YES _____X_____ NO ___________
Indicate the number of shares outstanding of each of the
issuer's classes of common stock, as of the latest
practicable date. Shares of common stock, $1.00 par value,
outstanding as of November 7, 1997.
_____5,173,400______
<PAGE>
AYDIN CORPORATION
PART I - FINANCIAL INFORMATION
ITEM 1. FINANCIAL STATEMENTS
Incorporated herein by reference are the Condensed Consolidated
Financial Statements of Aydin Corporation and the related Notes
to Financial Statements as set forth on pages 3 through 6 of the
"1997 Third Quarter Report" to Stockholders. These condensed
consolidated financial statements for the three month and nine
month periods ended September 27, 1997 have been subjected to a
limited review by Grant Thornton LLP, the Registrant's
independent accountants, whose report, set forth on page 7 of the
"1997 Third Quarter Report" to Stockholders, is incorporated
herein by reference.
Earnings per share are based on the weighted average number of
common shares outstanding plus shares issuable upon the assumed
exercise of dilutive common stock options.
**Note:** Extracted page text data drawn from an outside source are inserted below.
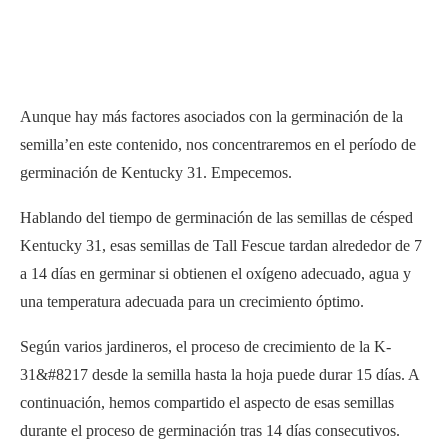
Aunque hay más factores asociados con la germinación de la
semilla’en este contenido, nos concentraremos en el período de
germinación de Kentucky 31. Empecemos.
Hablando del tiempo de germinación de las semillas de césped
Kentucky 31, esas semillas de Tall Fescue tardan alrededor de 7
a 14 días en germinar si obtienen el oxígeno adecuado, agua y
una temperatura adecuada para un crecimiento óptimo.
Según varios jardineros, el proceso de crecimiento de la K-
31&#8217 desde la semilla hasta la hoja puede durar 15 días. A
continuación, hemos compartido el aspecto de esas semillas
durante el proceso de germinación tras 14 días consecutivos.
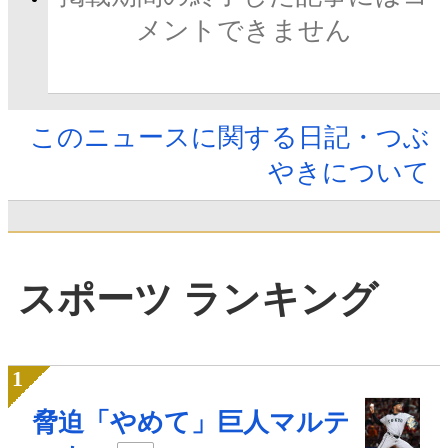
メントできません
このニュースに関する日記・つぶ
やきについて
スポーツ ランキング
脅迫「やめて」巨人マルテ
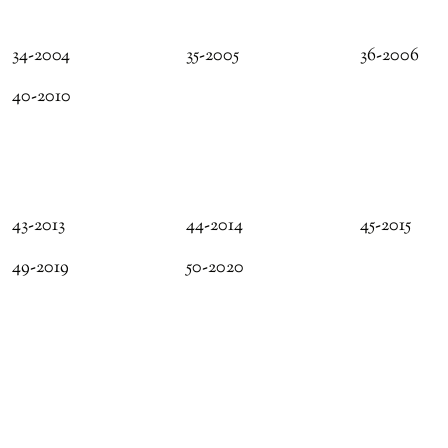
34-2004
35-2005
36-2006
40-2010
43-2013
44-2014
45-2015
49-2019
50-2020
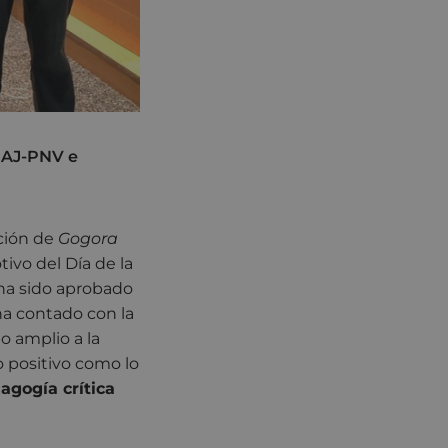
 EAJ-PNV e
cción de
Gogora
ivo del Día de la
ha sido aprobado
ha contado con la
o amplio a la
o positivo como lo
agogía crítica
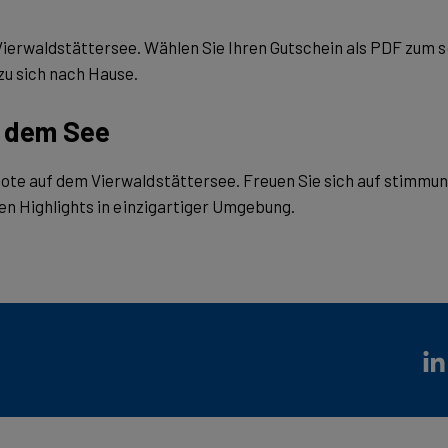
ierwaldstättersee. Wählen Sie Ihren Gutschein als PDF zum so
u sich nach Hause.
f dem See
ote auf dem Vierwaldstättersee. Freuen Sie sich auf stimmun
hen Highlights in einzigartiger Umgebung.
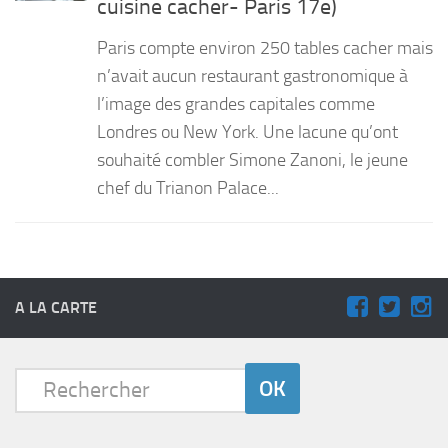
cuisine cacher- Paris 17e)
PRODUITS
Paris compte environ 250 tables cacher mais
RECETTES
n’avait aucun restaurant gastronomique à
l’image des grandes capitales comme
Entrées
Londres ou New York. Une lacune qu’ont
Plats
souhaité combler Simone Zanoni, le jeune
Desserts
chef du Trianon Palace...
Sauces
A LA CARTE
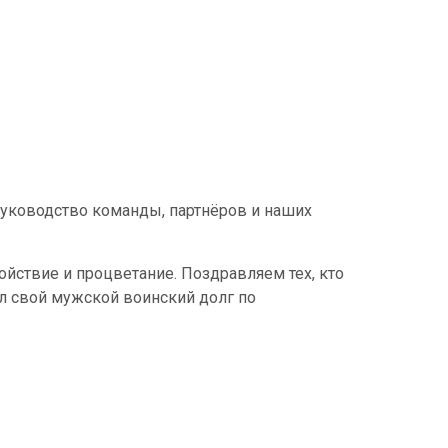
уководство команды, партнёров и наших
ойствие и процветание. Поздравляем тех, кто
нил свой мужской воинский долг по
The number of shares
used in the computation of earnings per share for the three
months ended September 27,1997 and September 28, 1996 were
5,210,984 and 5,125,900, respectively, and for the nine-month
periods then ended were 5,149,461 and 5,121,081, respectively.
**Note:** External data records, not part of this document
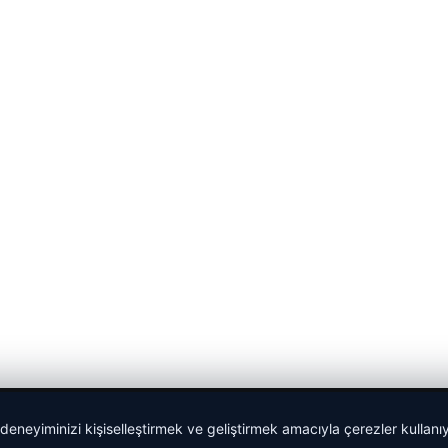
 deneyiminizi kişiselleştirmek ve geliştirmek amacıyla çerezler kullan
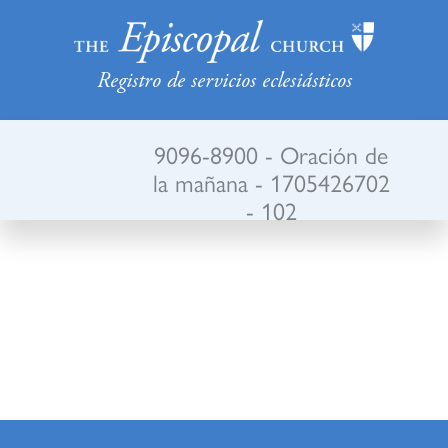
Registro de servicios eclesiásticos
9096-8900 - Oración de
la mañana - 1705426702
- 102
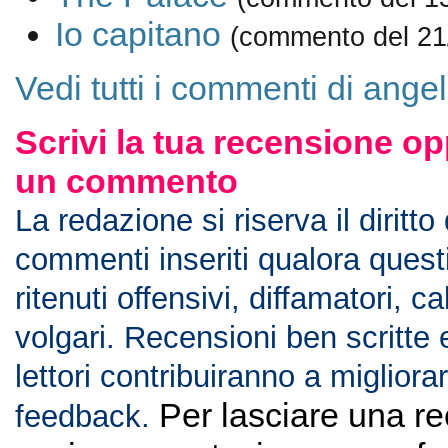
Io capitano
(commento del 21
Vedi tutti i commenti di ang
Scrivi la tua recensione op
un commento
La redazione si riserva il diritto
commenti inseriti qualora ques
ritenuti offensivi, diffamatori, c
volgari. Recensioni ben scritte 
lettori contribuiranno a migliorar
Per lasciare una r
feedback.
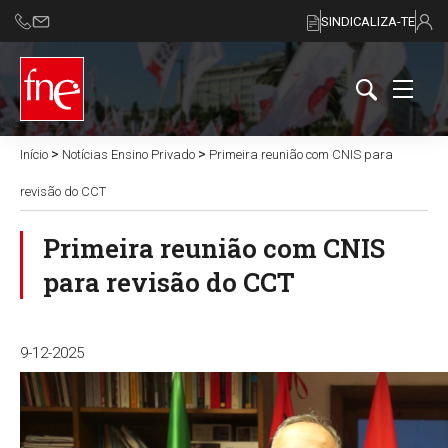
SINDICALIZA-TE
>
>
Início
Notícias Ensino Privado
Primeira reunião com CNIS para
revisão do CCT
Primeira reunião com CNIS
para revisão do CCT
9-12-2025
ITEM 2. MANAGEMENT'S DISCUSSION AND ANALYSIS OF FINANCIAL
CONDITION AND RESULTS OF OPERATIONS
(1) Material Changes in Financial Condition (9/27/97
versus 12/31/96)
Accounts receivable decreased by $5.3 million primarily because
of lower billings during the quarter on the TMRC Contract with
the Government of Turkey which is winding down, and from improved
collections generally in other business areas.
Unbilled revenue (after progress billings and advance payments
and contract billings in excess of recognized revenue) increased
by $4.9 million because of the excess of costs incurred and
resulting revenue versus billings rendered on selected telemetry
contracts. This build up is expected to be reversed during the
fourth quarter.
Prepaid expenses and other (current assets) increased by
approximately $2.7 million and accrued and deferred income taxes
(current liabilities) increased by approximately $2.4 million
primarily because of the reclassification of refundable U.S.
federal income taxes from the accrued to the prepaid caption in
1997.
Accounts payable decreased by $6.6 million primarily because of
lower payables at the Turkish subsidiary reflecting lower volume
on the TMRC contract, and more current payments to vendors in
other business areas.
Other assets declined by $2.5 million because of the write-off
during the first quarter of an anticipated insurance recovery of
moneys previously spent ($1.5 million) and to be spent ($1.1
million) over a 30 year period on an environmental clean-up at a
site leased by Company prior to 1984. The write-off resulted
from an unfavorable court ruling in April 1997 involving the
future collection of the insurance recovery. The Company plans
to appeal this ruling.
Property, plant and equipment (net of accumulated depreciation)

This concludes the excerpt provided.